As they pick through the rubble of their homes, people who lived on the streets just off the beach in Long Beach remember how their neighborhoods used to be.
"It was a very nice neighborhood, pretty laid back, good neighbors, we all just kinda watched out for each other. After something' like this, whata you do?" asked Edward Young.
Pieces of Young's house are on the north side of 4th Street.
He pointed, "Right there that side of the tree."
He lived on the south side. The only thing still intact are his front steps.
"Where do we start? Do they let us rebuild? Is insurance gonna cover me? How far is FEMA gonna go? Many things come to mind. It's just unreal, it's like a bad dream."
A wonderful dream of owning a business turned into a nightmare for Gina and Daniel Miller. They bought Westchester Personal Care Home and poured money and time into a complete renovation, only to watch Katrina wash it all away.
"I want to throw up, which I have. It's heart wrenching but all my people got out safe. What's the plan? If we can't get a loan or a grant we don't know," says Gina Miller.

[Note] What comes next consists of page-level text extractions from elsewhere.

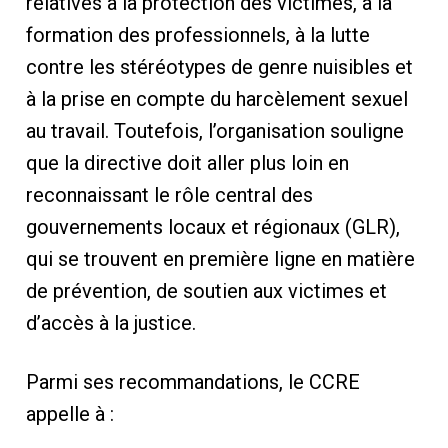
relatives à la protection des victimes, à la
formation des professionnels, à la lutte
contre les stéréotypes de genre nuisibles et
à la prise en compte du harcèlement sexuel
au travail. Toutefois, l’organisation souligne
que la directive doit aller plus loin en
reconnaissant le rôle central des
gouvernements locaux et régionaux (GLR),
qui se trouvent en première ligne en matière
de prévention, de soutien aux victimes et
d’accès à la justice.
Parmi ses recommandations, le CCRE
appelle à :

Two years ago, Seabee Freddie Welch's garden won garden of the month. Parts of it are the only thing that remain.
"Words don't explain it."
He's been able to salvage only a few things.
"A sweatshirt, a sign. My wife and I have been married 14 years, she's been trying to get me to throw this thing out. It's staying with us."
His home is gone, but, Welch vows Mother Nature won't get the final say.
"It was a gorgeous neighborhood. People were wonderful. It's gonna come back. We're gonna rebuild. This is my home, this is my home, not going anywhere."
People south of the tracks can return to their property through this Sunday, September 18th.
Beginning on Monday, the city will clear the debris through this area and remove broken pieces of streets and easements. Only those citizens who have been okayed to live in their homes will be allowed to stay there.